Today, Ari forwarded me a link about a very interesting build which I think is the pinnacle of passion and dedication.
The post covers the story of a man who decided to build his own Lamborghini Countach replica in his basement after seeing one in Cannonball Run. If you read the article, it mentions several times how when the car was done, it was "dragged out of the subterranean depths" or "extracted" from his basement. In reading the article, I thought this simply meant that the car had never seen the day of light over the 10 year build period, so they chose their words accordingly to hype the act of the car finally being finished. After finishing the article and looking at the pictures, I noticed that I read too far into it and they meant exactly what they said - the car was literally dragged from the basement after knocking down a section of the house's foundation! All along, I was thinking there was a garage door and a driveway leading up to the basement, but apparently not. I'm pretty passionate about cars (some more than others) and when it came time to build a replica of my favorite, I don't thing the thought of building a car in the basement knowing i'd have to tear a hole in my foundation once it was done and drag the car out would ever enter my mind as reasonable.
All the more reason to believe that maybe if there was a build program for the Lamborghini Countach somewhere near his home he may have been able to finish his dream with the same result, but faster and without the headache of worrying that the house would come crashing down on all of his hard work as it was dragged from the basement! This type of passion and dedication to an automotive dream is always inspiring...Go Local!

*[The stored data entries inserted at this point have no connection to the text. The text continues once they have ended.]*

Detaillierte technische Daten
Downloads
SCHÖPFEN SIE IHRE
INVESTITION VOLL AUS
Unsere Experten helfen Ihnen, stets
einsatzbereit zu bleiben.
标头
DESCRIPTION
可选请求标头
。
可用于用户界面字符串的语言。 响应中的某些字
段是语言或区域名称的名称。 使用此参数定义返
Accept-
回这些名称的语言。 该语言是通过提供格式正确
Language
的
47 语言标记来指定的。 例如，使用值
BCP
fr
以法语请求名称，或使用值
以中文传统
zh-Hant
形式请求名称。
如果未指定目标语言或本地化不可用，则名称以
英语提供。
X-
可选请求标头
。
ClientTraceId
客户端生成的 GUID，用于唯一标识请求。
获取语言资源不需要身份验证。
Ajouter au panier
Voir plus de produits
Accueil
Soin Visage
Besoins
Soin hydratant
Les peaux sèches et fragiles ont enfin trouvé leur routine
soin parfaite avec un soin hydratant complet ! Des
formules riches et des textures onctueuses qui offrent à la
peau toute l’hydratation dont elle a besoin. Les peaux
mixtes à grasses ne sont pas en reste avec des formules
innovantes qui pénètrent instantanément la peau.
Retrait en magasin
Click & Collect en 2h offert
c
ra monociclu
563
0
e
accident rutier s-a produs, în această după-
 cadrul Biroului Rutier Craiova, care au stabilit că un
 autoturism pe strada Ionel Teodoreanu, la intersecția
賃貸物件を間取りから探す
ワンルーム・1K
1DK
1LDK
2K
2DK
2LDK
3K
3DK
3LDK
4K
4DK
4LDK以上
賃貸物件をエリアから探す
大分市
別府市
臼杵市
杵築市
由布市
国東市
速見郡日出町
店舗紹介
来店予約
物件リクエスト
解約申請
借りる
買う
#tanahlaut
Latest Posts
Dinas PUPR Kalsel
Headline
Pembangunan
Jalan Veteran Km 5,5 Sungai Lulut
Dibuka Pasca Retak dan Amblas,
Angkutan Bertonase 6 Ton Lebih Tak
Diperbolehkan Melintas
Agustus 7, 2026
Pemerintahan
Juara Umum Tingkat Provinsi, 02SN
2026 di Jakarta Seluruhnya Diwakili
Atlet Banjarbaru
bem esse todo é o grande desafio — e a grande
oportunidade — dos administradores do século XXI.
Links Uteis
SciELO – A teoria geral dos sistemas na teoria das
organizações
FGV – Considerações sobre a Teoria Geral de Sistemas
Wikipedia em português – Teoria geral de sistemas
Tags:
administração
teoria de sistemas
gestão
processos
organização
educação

Love this quote, as it captures the essence of what any person feels when they've been inspired to do the unthinkable, and have their dream come to fruition:
"Actually getting the car out of the basement was pretty straight forward to be honest. I built a skid to put the car on — a trailer without wheels you might say. The rig is basically an angle iron frame designed to make it down into the basement to which I added 4 swivel casters to move the car to the opposite wall. We used an excavator to dig a ramp and then cut the block of the foundation out. We pushed the car to the opening, hooked it up to the excavator and pulled it out. Simple. I was like an expectant father watching it come through the wall. I was literally shaking and running the supposed plan over and over in my head. 'Have I overlooked anything? Is some of the wall going to fall on my work of seventeen years?...' The blankets I covered it with surely wouldn't stop that from happening, but I worried nonetheless, an it was in the end, worry for nothing. It went as smooth as something like this could. The neighbors started gathering around as it emerged, waiting for me to remove the blankets. It was like a artist unwrapping his masterpiece. I had never seen it in the light of day either. As the last blanket and car cover were removed I knew at that moment I had accomplished what I had dreamed about so many years ago and to see it sitting there in front of me was surreal. The whole process took two and a half hours and there it was, my Lamborghini safely in the garage. The next day we filled the hole in the basement with new block in no time it was good as new."